__GIVEN DATA__.
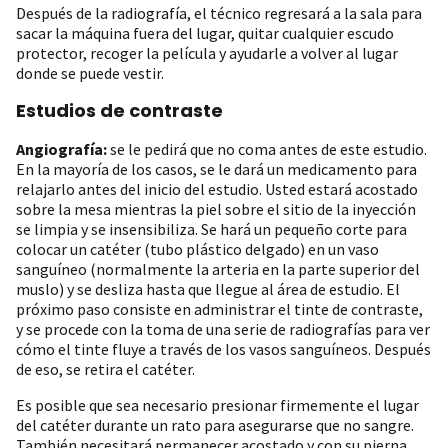
Después de la radiografía, el técnico regresará a la sala para
sacar la máquina fuera del lugar, quitar cualquier escudo
protector, recoger la película y ayudarle a volver al lugar
donde se puede vestir.
Estudios de contraste
Angiografía:
se le pedirá que no coma antes de este estudio.
En la mayoría de los casos, se le dará un medicamento para
relajarlo antes del inicio del estudio. Usted estará acostado
sobre la mesa mientras la piel sobre el sitio de la inyección
se limpia y se insensibiliza. Se hará un pequeño corte para
colocar un catéter (tubo plástico delgado) en un vaso
sanguíneo (normalmente la arteria en la parte superior del
muslo) y se desliza hasta que llegue al área de estudio. El
próximo paso consiste en administrar el tinte de contraste,
y se procede con la toma de una serie de radiografías para ver
cómo el tinte fluye a través de los vasos sanguíneos. Después
de eso, se retira el catéter.
Es posible que sea necesario presionar firmemente el lugar
del catéter durante un rato para asegurarse que no sangre.
También necesitará permanecer acostado y con su pierna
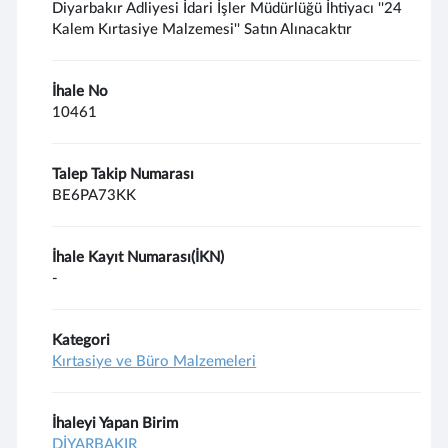
Diyarbakır Adliyesi İdari İşler Müdürlüğü İhtiyacı ''24
Kalem Kırtasiye Malzemesi'' Satın Alınacaktır
İhale No
10461
Talep Takip Numarası
BE6PA73KK
İhale Kayıt Numarası(İKN)
-
Kategori
Kırtasiye ve Büro Malzemeleri
İhaleyi Yapan Birim
DİYARBAKIR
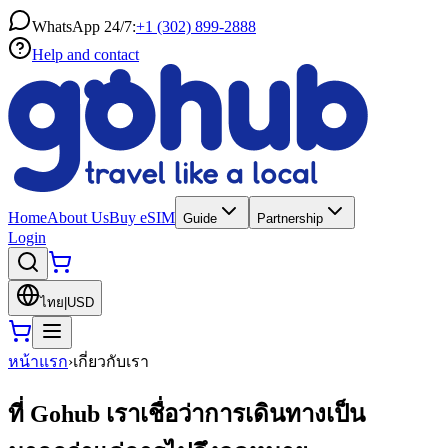
WhatsApp 24/7:
+1 (302) 899-2888
Help and contact
Home
About Us
Buy eSIM
Guide
Partnership
Login
ไทย
|
USD
หน้าแรก
›
เกี่ยวกับเรา
ที่ Gohub เราเชื่อว่าการเดินทางเป็น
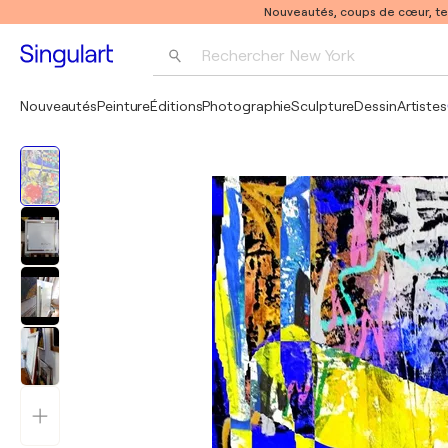
Nouveautés, coups de cœur, t
Rechercher 
New York
Photographie
Nouveautés
Peinture
Éditions
Photographie
Sculpture
Dessin
Artistes
Pop Art
Pablo Picasso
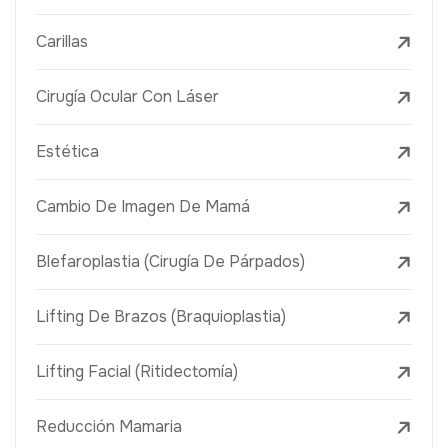
Carillas
Cirugía Ocular Con Láser
Estética
Cambio De Imagen De Mamá
Blefaroplastia (Cirugía De Párpados)
Lifting De Brazos (Braquioplastia)
Lifting Facial (Ritidectomía)
Reducción Mamaria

__GOAL OF THE EXERCISE__.
Only the lines from the one with "Cirugía Ocular Con Láser" through the end of the data belong in the answer, each reproduced exactly.

__RESULT BELOW__.
Cirugía Ocular Con Láser
Estética
Cambio De Imagen De Mamá
Blefaroplastia (Cirugía De Párpados)
Lifting De Brazos (Braquioplastia)
Lifting Facial (Ritidectomía)
Reducción Mamaria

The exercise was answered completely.